Sistemas integrados reduzem metano e fortalecem o solo

0
77
Foto: Thais Rodrigues de Souza

Sistemas integrados reduzem metano e aumentam o carbono no solo, aponta estudo da Embrapa

Um dos mais completos experimentos sobre Integração Lavoura-Pecuária (ILP) no Brasil revelou que modelos produtivos mais diversificados são capazes de elevar a produtividade da pecuária ao mesmo tempo em que reduzem a emissão de gases de efeito estufa. Os dados mostram que áreas com consórcio de pastagem e leguminosa emitiram 269 g de metano por quilo de ganho de peso vivo por hectare, enquanto sistemas integrados com capim Zuri em rotação apresentaram índice ainda menor: 224 g de CH₄/kg GPV/ha.

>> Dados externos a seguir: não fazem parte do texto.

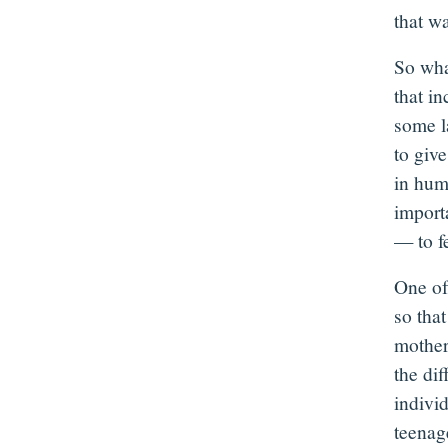
that w
So wha
that in
some l
to giv
in hum
importa
— to fe
One of 
so tha
mother
the di
indivi
teenage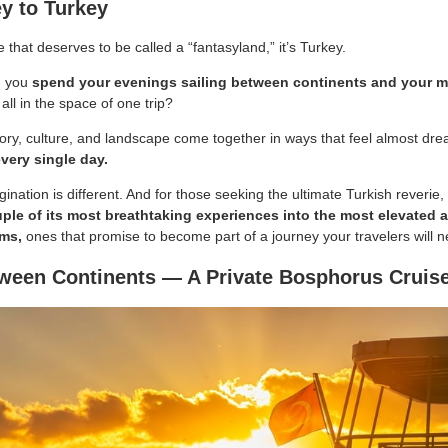
y to Turkey
e that deserves to be called a “fantasyland,” it’s Turkey.
an you
spend your evenings sailing between continents and your m
 all in the space of one trip?
tory, culture, and landscape come together in ways that feel almost dre
every single day.
gination is different. And for those seeking the ultimate Turkish reverie,
ple of its most breathtaking experiences into the most elevated
rms,
ones that promise to become part of a journey your travelers will n
ween Continents — A Private Bosphorus Cruis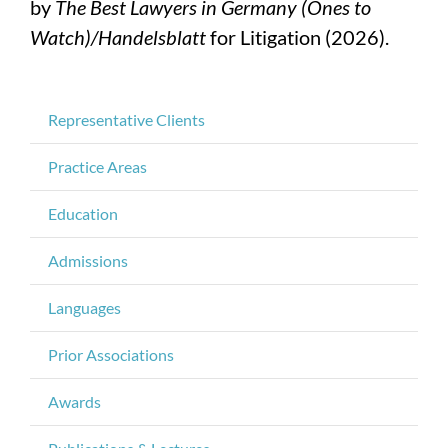
by
The Best Lawyers in Germany (Ones to
Watch)/Handelsblatt
for Litigation (2026).
Representative Clients
Practice Areas
Education
Admissions
Languages
Prior Associations
Awards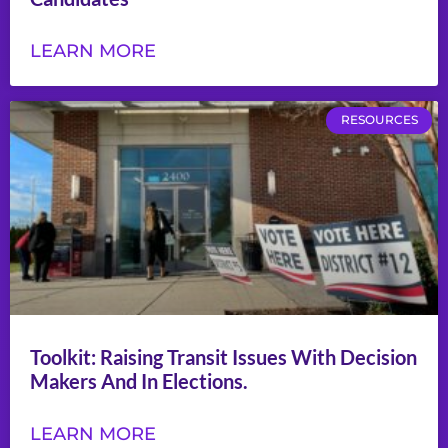
LEARN MORE
RESOURCES
Toolkit: Raising Transit Issues With Decision
Makers And In Elections.
LEARN MORE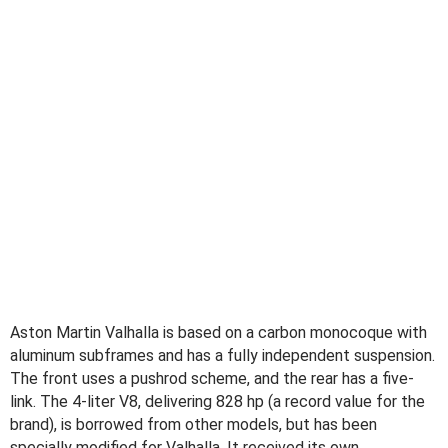
Aston Martin Valhalla is based on a carbon monocoque with
aluminum subframes and has a fully independent suspension.
The front uses a pushrod scheme, and the rear has a five-
link. The 4-liter V8, delivering 828 hp (a record value for the
brand), is borrowed from other models, but has been
specially modified for Valhalla. It received its own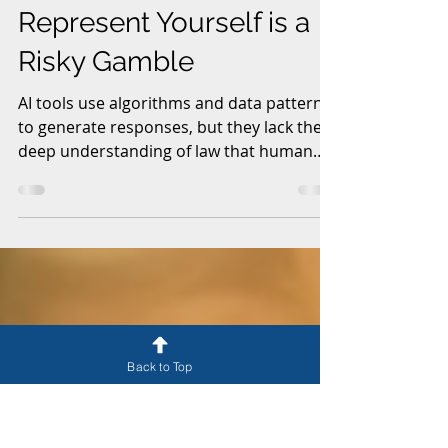
May 31
6 min read
Why Using AI to
Represent Yourself is a
Risky Gamble
AI tools use algorithms and data patterns
to generate responses, but they lack the
deep understanding of law that human
attorneys develop through years of study
and practice. Legal matters often involve
nuances, interpretations, and context that
AI cannot fully grasp. This article explores
why it’s far more dangerous than most
Back to Top
people realize.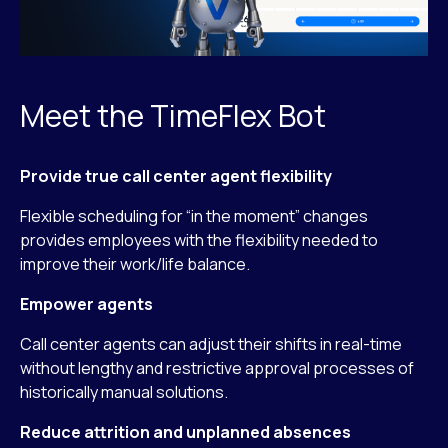
Meet the TimeFlex Bot
Provide true call center agent flexibility
Flexible scheduling for “in the moment” changes
provides employees with the flexibility needed to
improve their work/life balance.
Empower agents
Call center agents can adjust their shifts in real-time
without lengthy and restrictive approval processes of
historically manual solutions.
Reduce attrition and unplanned absences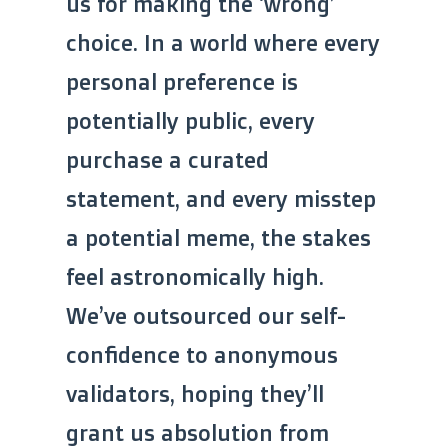
us for making the ‘wrong’
choice. In a world where every
personal preference is
potentially public, every
purchase a curated
statement, and every misstep
a potential meme, the stakes
feel astronomically high.
We’ve outsourced our self-
confidence to anonymous
validators, hoping they’ll
grant us absolution from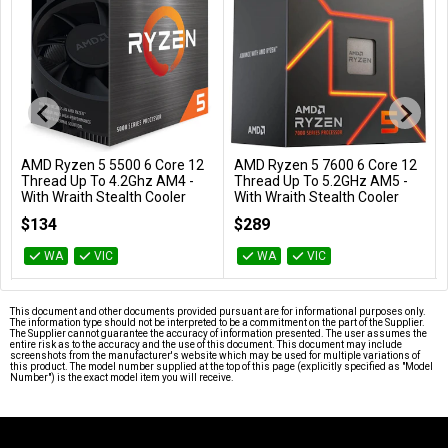
AMD Ryzen 5 7600 6 Core 12
AMD Ryzen 5 7600X 6 Core
Add to Cart
Add to Cart
Thread Up To 5.2GHz AM5 -
12 Thread Up To 5.3GHz AM5
With Wraith Stealth Cooler
- No HSF Retail Box
100-100001015BOX
100-100000593WOF
$289
$299
WA
VIC
WA
VIC
…
This document and other documents provided pursuant are for informational purposes only.
The information type should not be interpreted to be a commitment on the part of the Supplier.
The Supplier cannot guarantee the accuracy of information presented. The user assumes the
entire risk as to the accuracy and the use of this document. This document may include
screenshots from the manufacturer's website which may be used for multiple variations of
this product. The model number supplied at the top of this page (explicitly specified as "Model
Number") is the exact model item you will receive.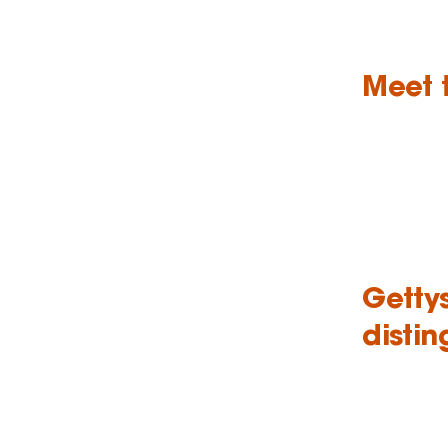
Meet 
Getty
disti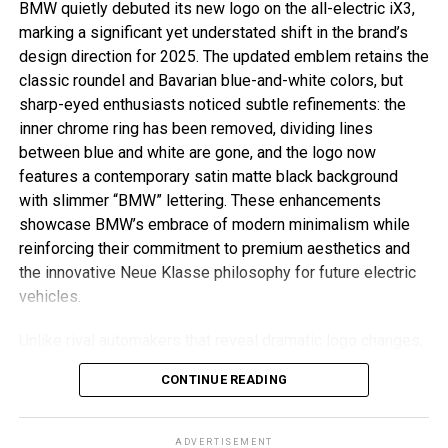
BMW quietly debuted its new logo on the all-electric iX3,
marking a significant yet understated shift in the brand’s
design direction for 2025. The updated emblem retains the
classic roundel and Bavarian blue-and-white colors, but
sharp-eyed enthusiasts noticed subtle refinements: the
inner chrome ring has been removed, dividing lines
between blue and white are gone, and the logo now
features a contemporary satin matte black background
with slimmer “BMW” lettering. These enhancements
showcase BMW’s embrace of modern minimalism while
reinforcing their commitment to premium aesthetics and
the innovative Neue Klasse philosophy for future electric
vehicles.
Unlike rival automakers that reveal dramatic logo changes,
BMW’s refresh is evolutionary and respectful of tradition.
CONTINUE READING
The new badge ditches decorative chrome and blue
borders associated with earlier electric models, resulting
in a flatter, more digital-friendly design that mirrors recent
ADVERTISEMENT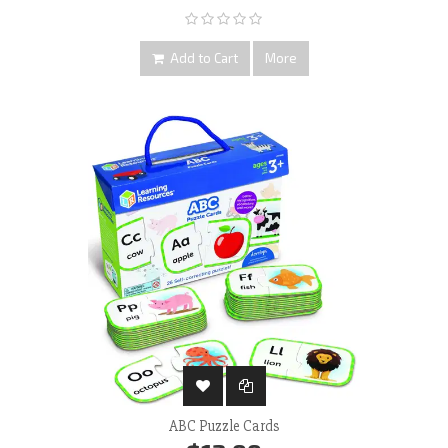
Add to Cart
More
ABC Puzzle Cards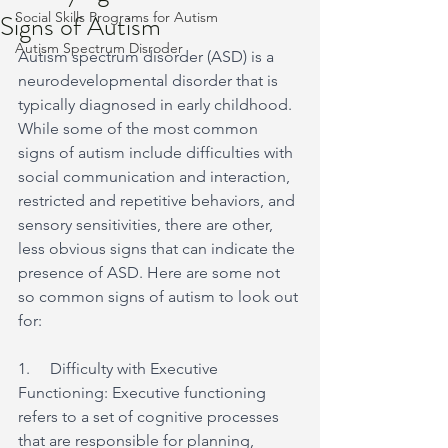
Signs of Autism
Social Skills Programs for Autism
Autism Spectrum Disroder
Autism spectrum disorder (ASD) is a 
neurodevelopmental disorder that is 
typically diagnosed in early childhood. 
While some of the most common 
signs of autism include difficulties with 
social communication and interaction, 
restricted and repetitive behaviors, and 
sensory sensitivities, there are other, 
less obvious signs that can indicate the 
presence of ASD. Here are some not 
so common signs of autism to look out 
for:
1.     Difficulty with Executive 
Functioning: Executive functioning 
refers to a set of cognitive processes 
that are responsible for planning,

A diferença indica que a diversificação da pastagem e o manejo integrado contribuem diretamente para uma produção mais eficiente e com menor impacto climático.

Solo mais rico em carbono

Além de reduzir o metano, os sistemas integrados também mostraram forte capacidade de armazenar carbono no solo. Na camada de 0 a 30 centímetros, o estoque de carbono foi significativamente maior nas áreas com integração, especialmente no sistema que utilizou leguminosa consorciada.

Nesse modelo, o solo acumulou 83,17 toneladas de carbono por hectare, contra 62,20 t/ha na pastagem solteira — um ganho superior a 20 toneladas por hectare quando o capim Piatã foi consorciado com o guandu-anão. Esse incremento representa uma importante contribuição para a mitigação do aquecimento global, já que o carbono fica retido no solo em vez de ser liberado na atmosfera.

Mais carne, menos gases de efeito estufa

O estudo reforça que é possível intensificar a pecuária sem ampliar seu impacto ambiental. Sistemas bem manejados, tanto com leguminosas quanto com rotação lavoura-pecuária, permitem produzir mais carne por área, com menores emissões de metano e maior sequestro de carbono no solo.

Resultados anteriores obtidos na mesma área experimental já haviam indicado que esses modelos também reduzem em até 59% as emissões de óxido nitroso (N₂O), outro gás altamente nocivo ao clima. Com isso, o balanço ambiental dos sistemas integrados se torna ainda mais positivo.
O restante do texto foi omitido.